Hearing two loud bangs at 12.30 p.m. on APRIL 7th, 1914, Mrs. Mary Upton thought a tyre had burst outside her home in North Road, Brighton. By 3 p.m., however, it occurred to her that the married couple who had become her lodgers three days earlier, occupying her front upstairs bedroom, seemed strangely quiet. She had taken them a cup of tea that morning, but had since seen nothing of them, so she went to their room and knocked on the door. There was no reply.

Opening the door, she was horrified to see them lying on the bed, covered in blood. Maud Clifford, 24, was dead, shot through the head. Her husband Percy Evelyn Clifford, 32, was unconscious. There was a bullet-hole in his head, and his right hand dangled from the bedside. Beneath it a Colt revolver lay on the floor.

At the inquest on Mrs. Clifford the coroner read out several letters written by Percy Clifford and found in the couple’s room. One, addressed to Clifford’s mother, said: “I am on the verge of distraction. I have found out that Maud is playing with three men, besides myself. That must not happen. She has told the most awful lies about everything…Bury us together. I have no regrets because I have lived my life. You must show this to the coroner.”

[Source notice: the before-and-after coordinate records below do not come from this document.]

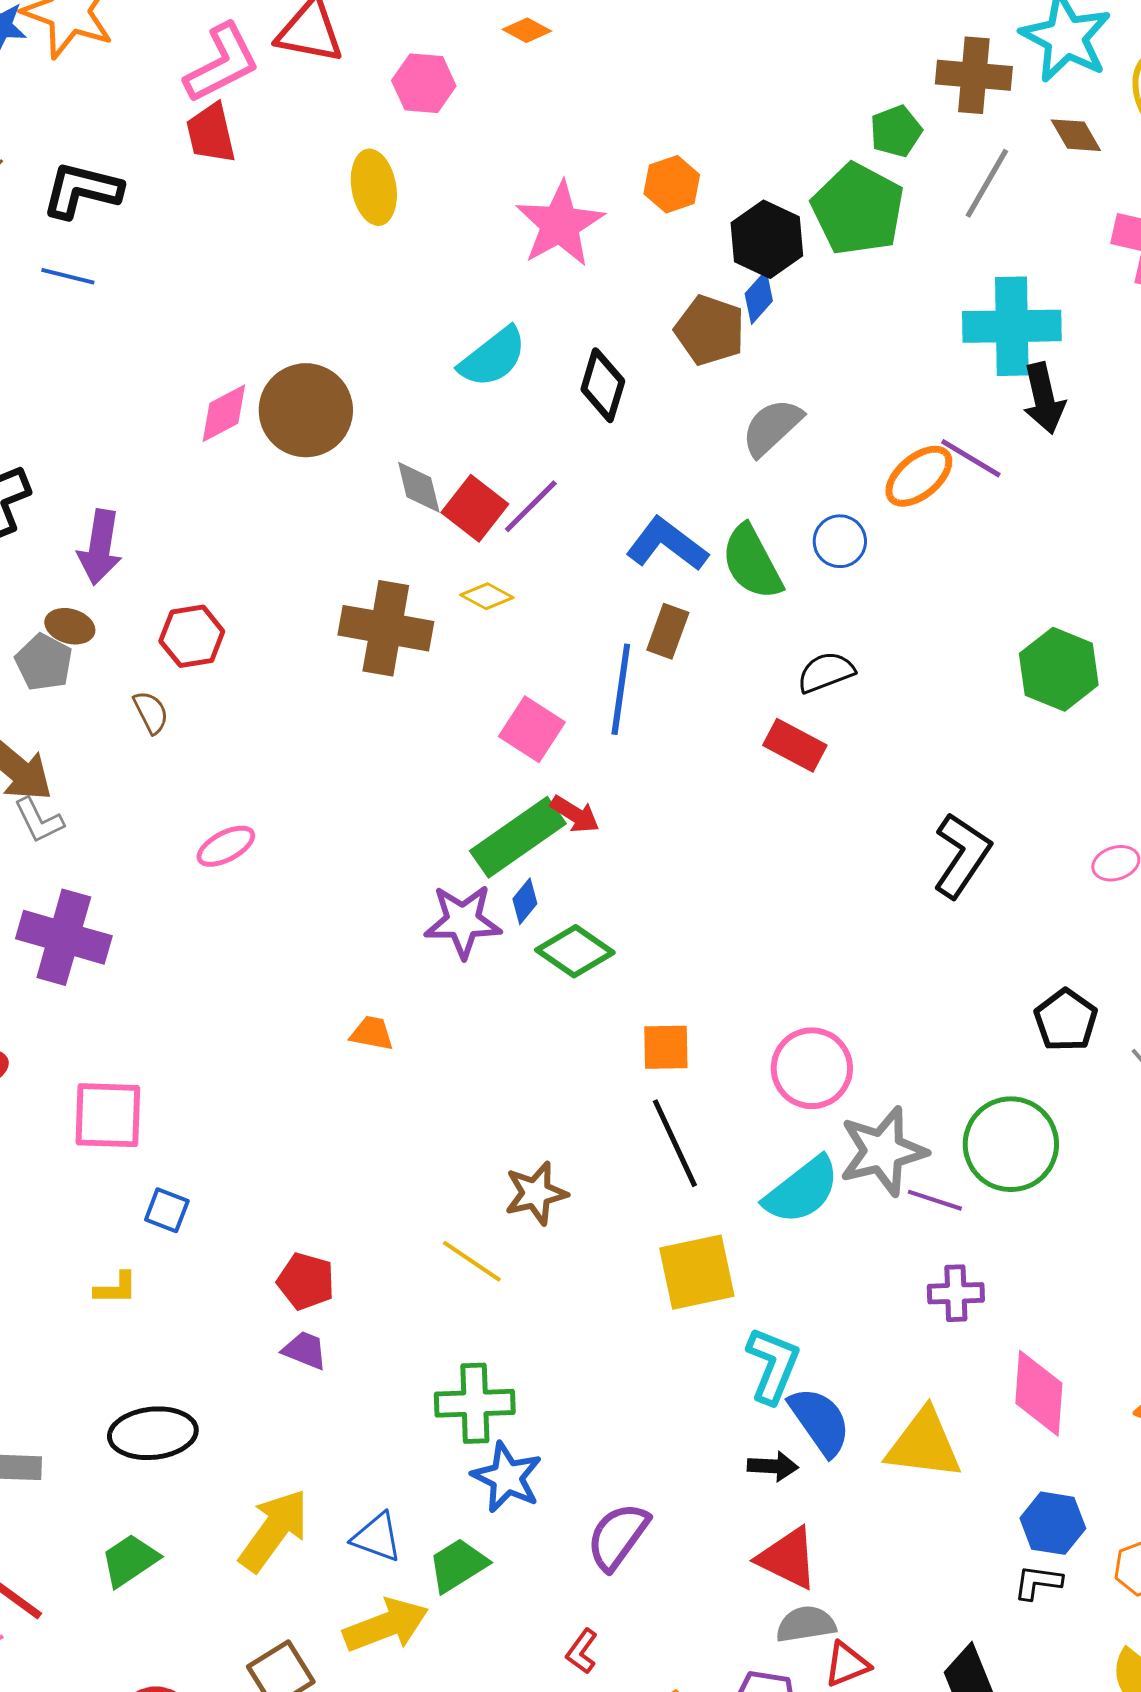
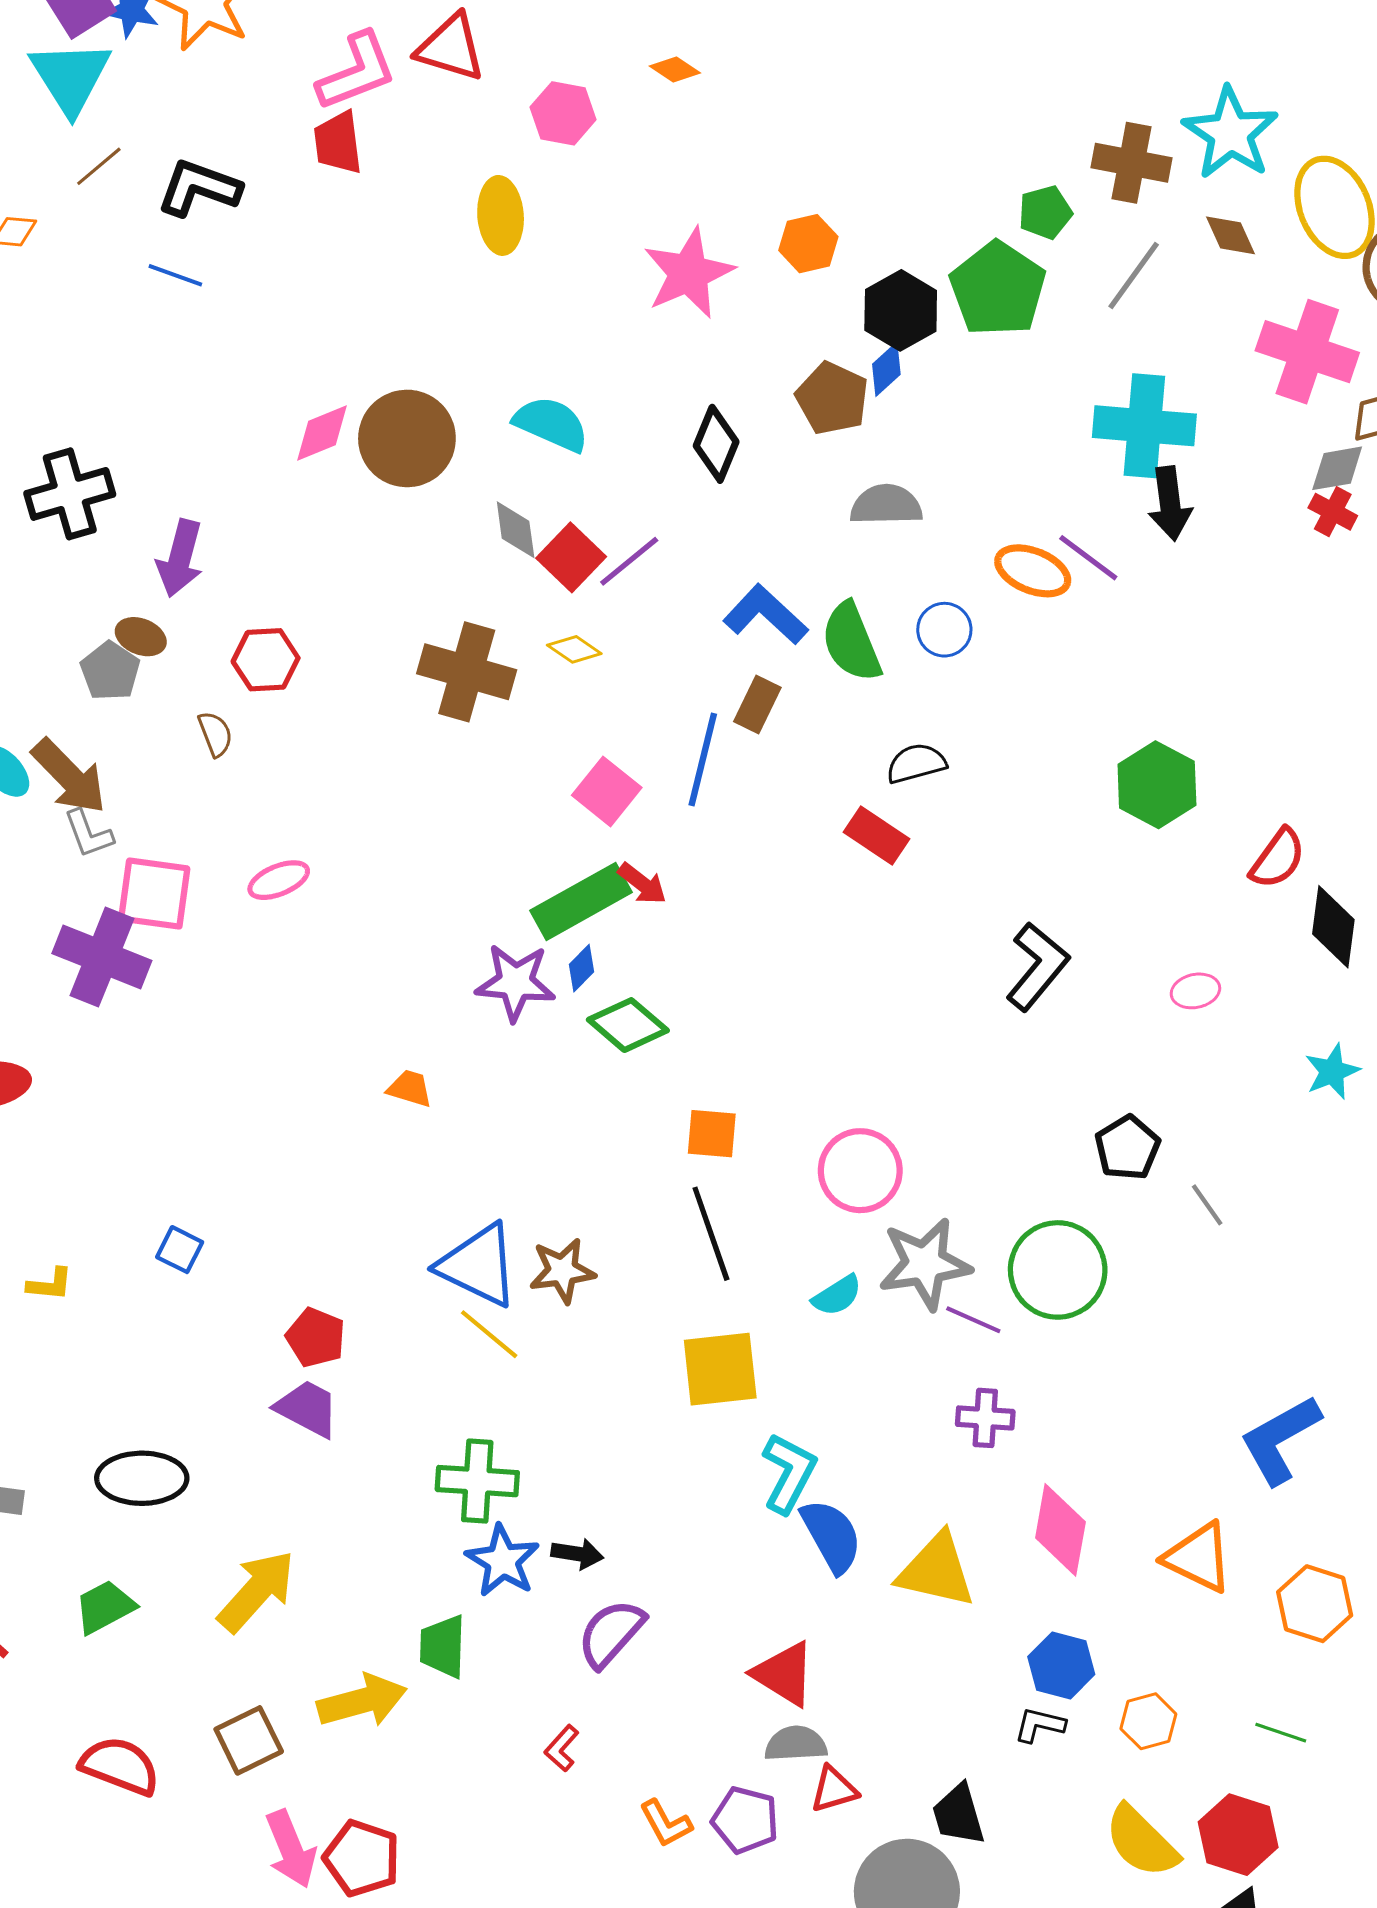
cyan semicircle: (493, 357) -> (551, 424), moved, turned -124
gray semicircle: (772, 427) -> (886, 505), turned 36
orange ellipse: (919, 476) -> (1033, 571), turned 56
pink square: (108, 1115) -> (154, 894), moved
cyan semicircle: (802, 1190) -> (837, 1296), size x0.6
yellow L-shape: (116, 1288) -> (50, 1284), moved
purple trapezoid: (305, 1350) -> (307, 1409), size x1.4
black arrow: (773, 1466) -> (577, 1554), moved
blue triangle: (377, 1537) -> (478, 1265), moved, size x1.6
green trapezoid: (458, 1565) -> (443, 1646), turned -62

After Clifford recovered in hospital, a different story emerged when he appeared at Sussex Assizes charged with his wife’s murder and with attempted suicide. It transpired that Maud Clifford had been a prostitute, her husband living on her immoral earnings.

The defence tried but failed to prove insanity, and Clifford was convicted and sentenced to death. He was executed at Lewes Prison on August 12th, 1914.